Rick - I'm confused why not pushing back on the edtech studies point he made about the 0.29 effect vs 0.40/0.50 effect? Firstly, I'm quite confident there aren't that many good studies about edtech -- so I'm not sure what he's even looking at (this is its own problem, but a problem with the wider field, not just edtech). Second, a 0.29 effect is quite significant if the study was in comparison to a control group—because it would be above and beyond whatever learning was occurring in the control (likely traditional instruction). So that would be above 0.4+ — or it would be perhaps limited to a tighter time period. But it's really hard to know what's actually going on from this.
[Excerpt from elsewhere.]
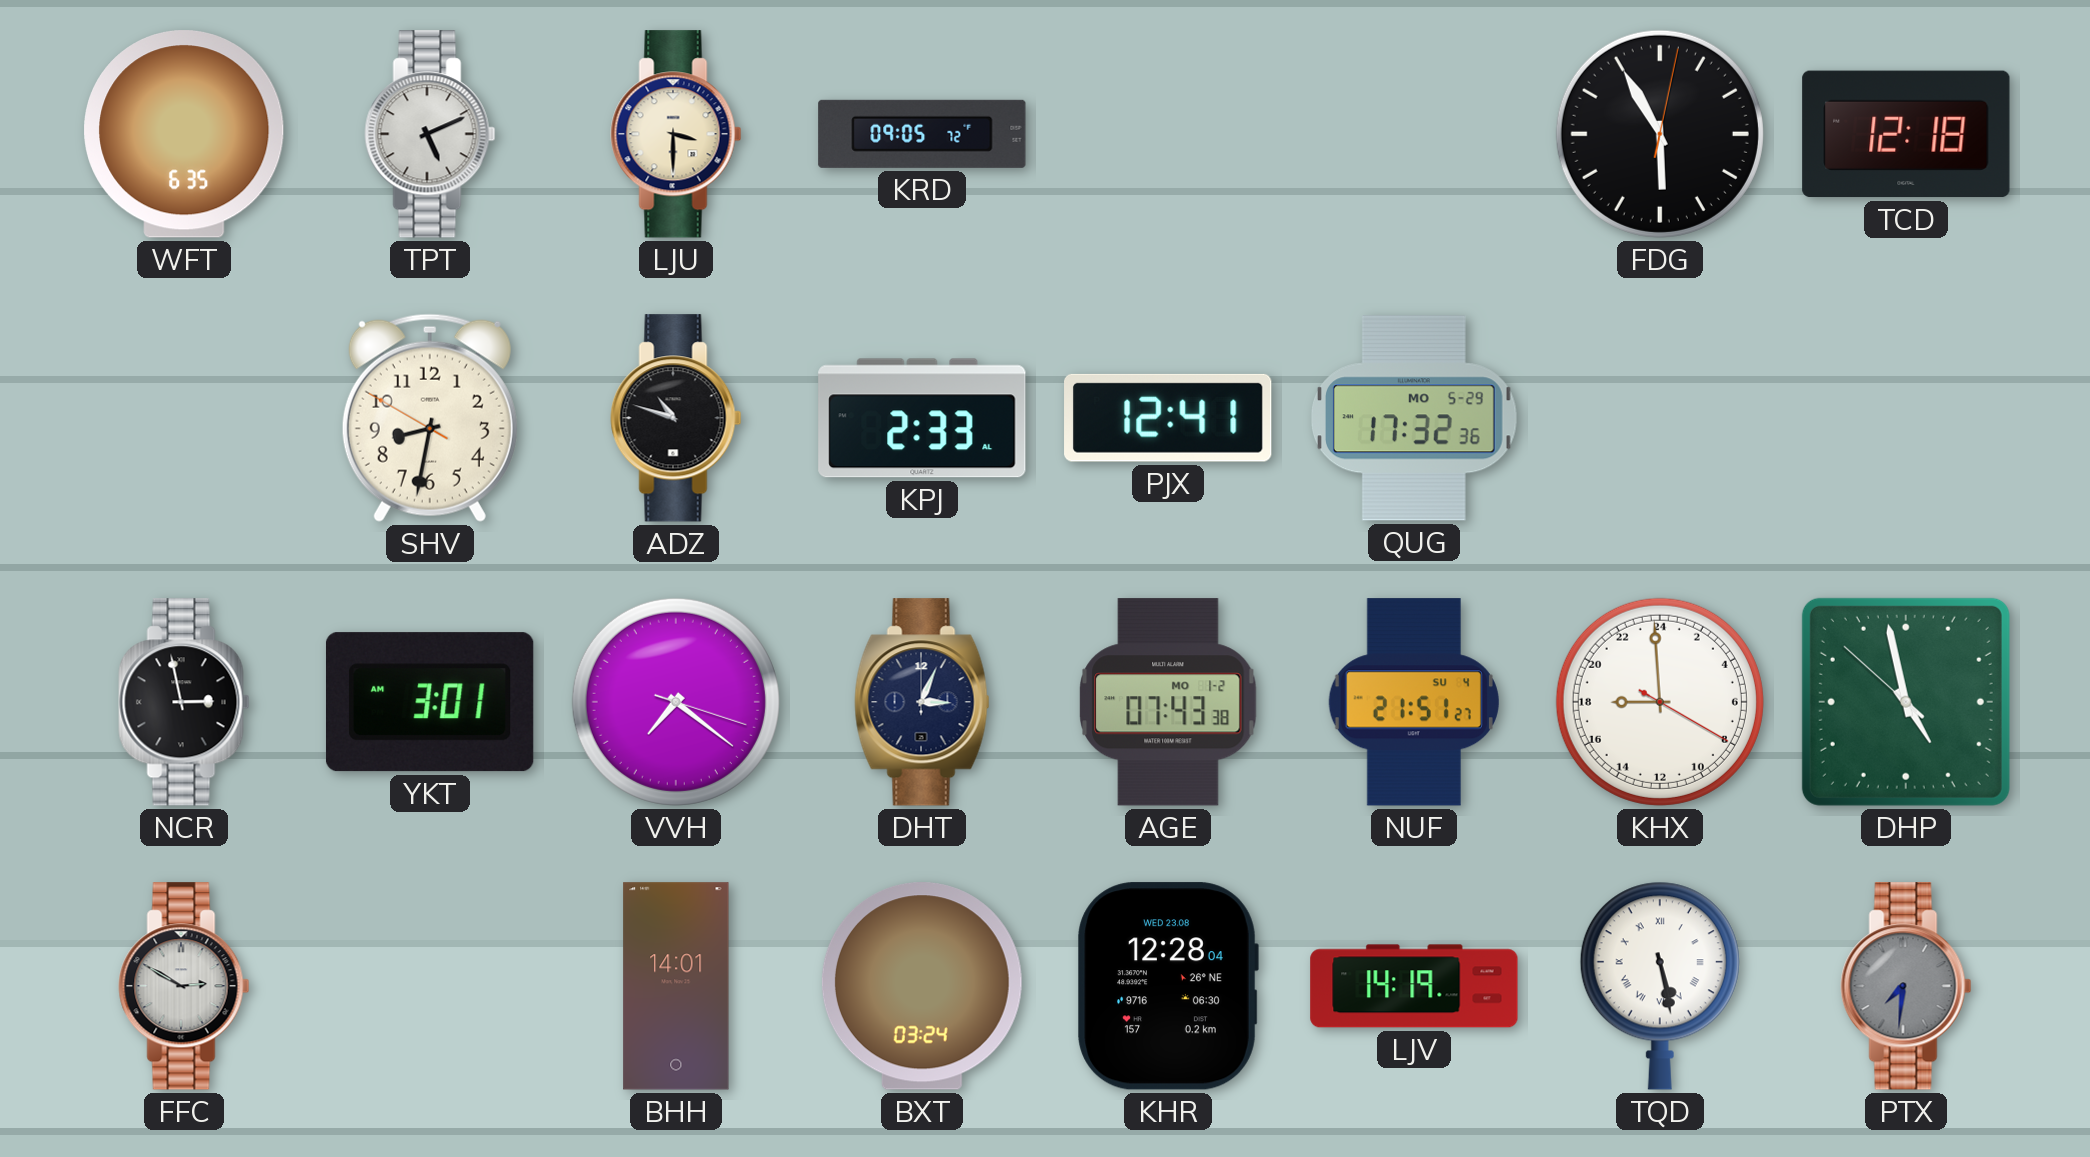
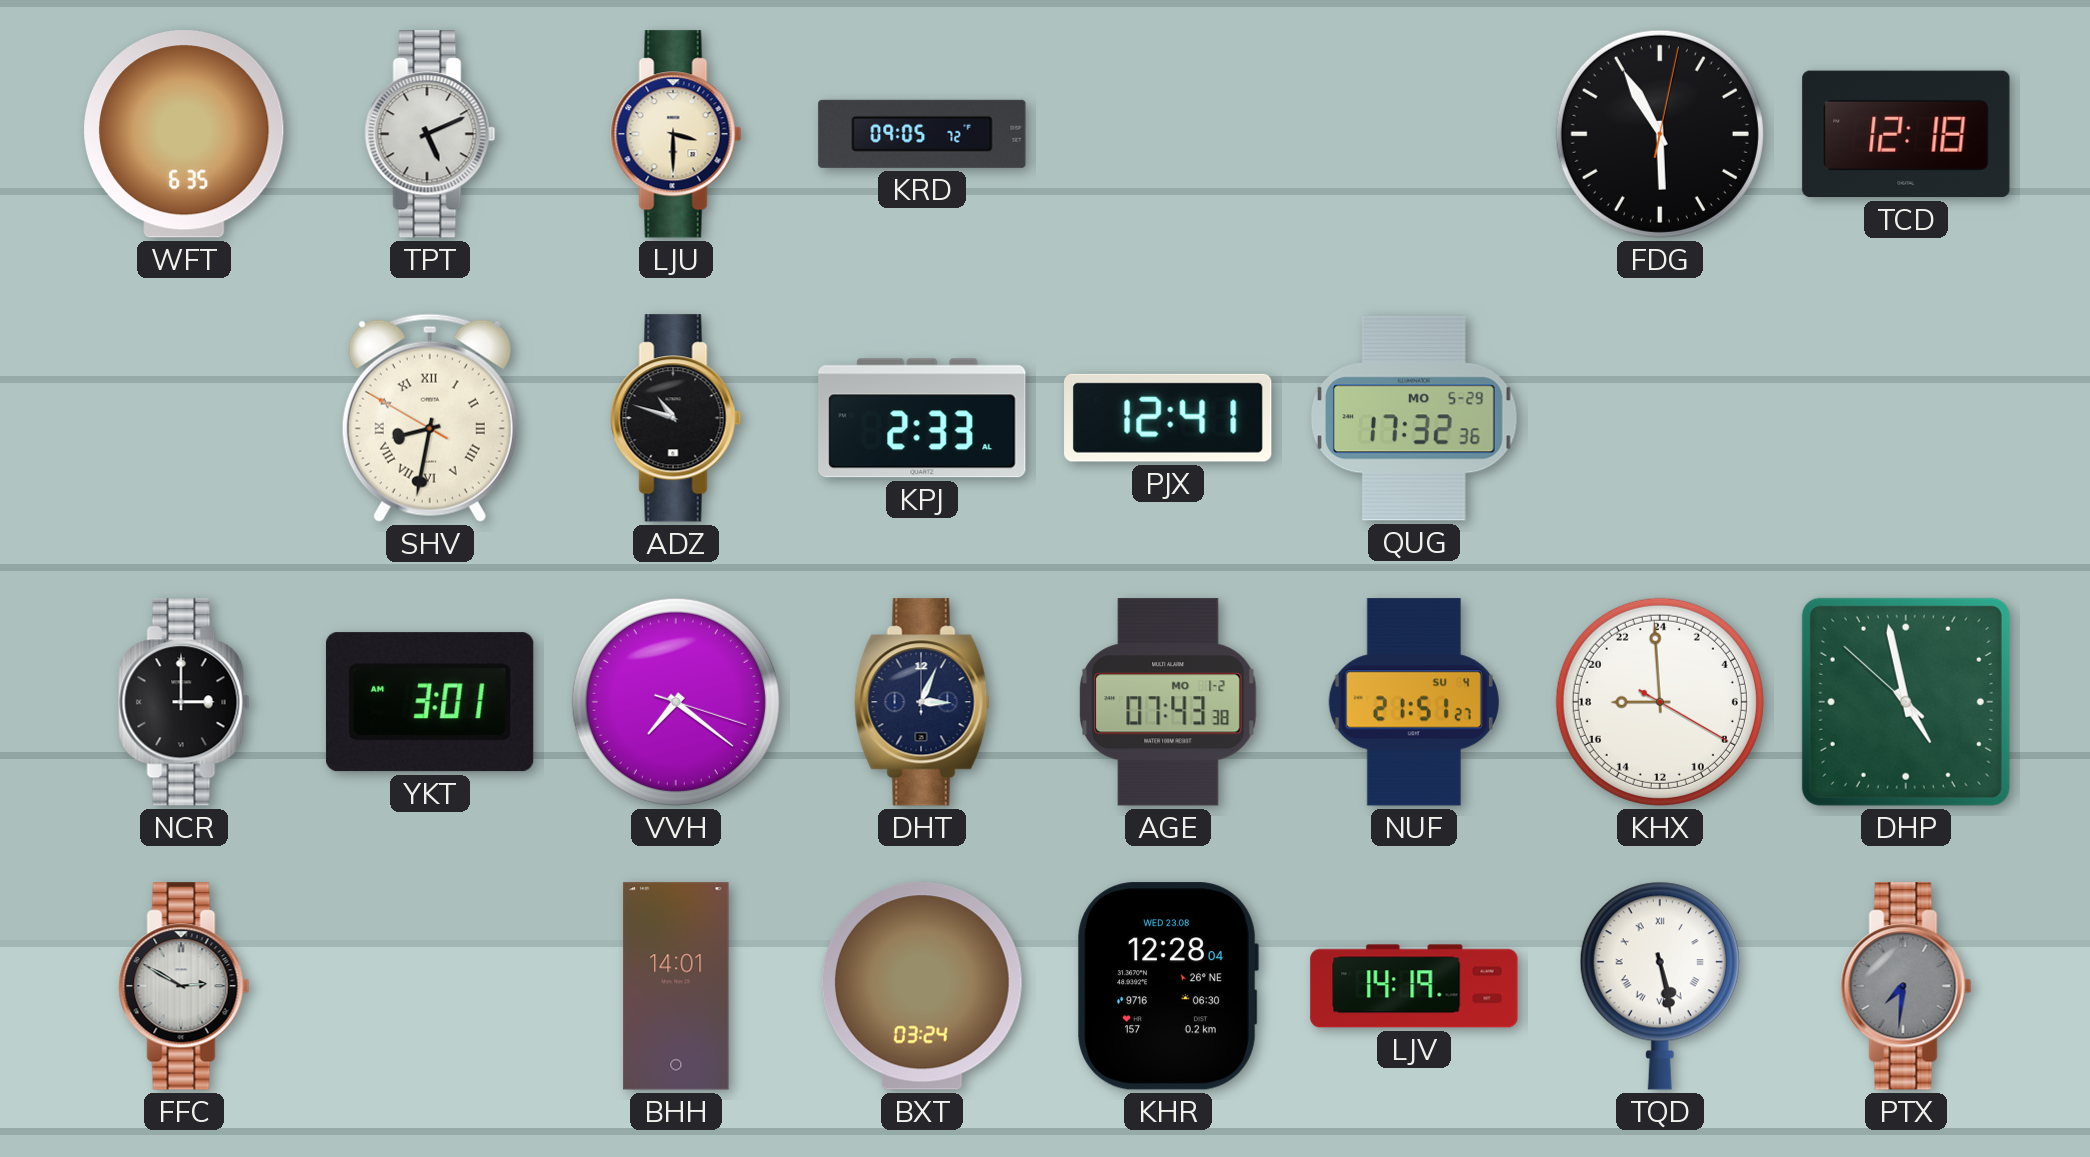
SHV numerals: Arabic -> Roman
NCR: 2:58 -> 3:00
The claim, however, as stated here doesn't make much sense. My understanding, and John Hattie has done a lot more on this, is that a 0.29 effect would be quite high — and I guess my further point would be, I'm pretty confident that that can't be a robust finding because I would be shocked if edtech were that efficacious on its own. I guess I'd add -- are we really supposed to believe that because all studies average out to X that therefore the good edtech products should be lumped in with the bad and mediocre when we evaluate whether "it" "works"? That makes even less sense. I'll stop there -- you know I'm not a cheerleader for edtech for its own sake. To me, the model of learning is what matters — and then different technologies can make sense to support those or not. Layering it over the traditional model I'm quite confident won't produce super positive impacts. But these sorts of broad claims make even less sense.

MITCHELL WEISBURGH's avatar

I went into EdTech in 2004, with the vision that technology could transform education so that every child would have the chance to live a great life.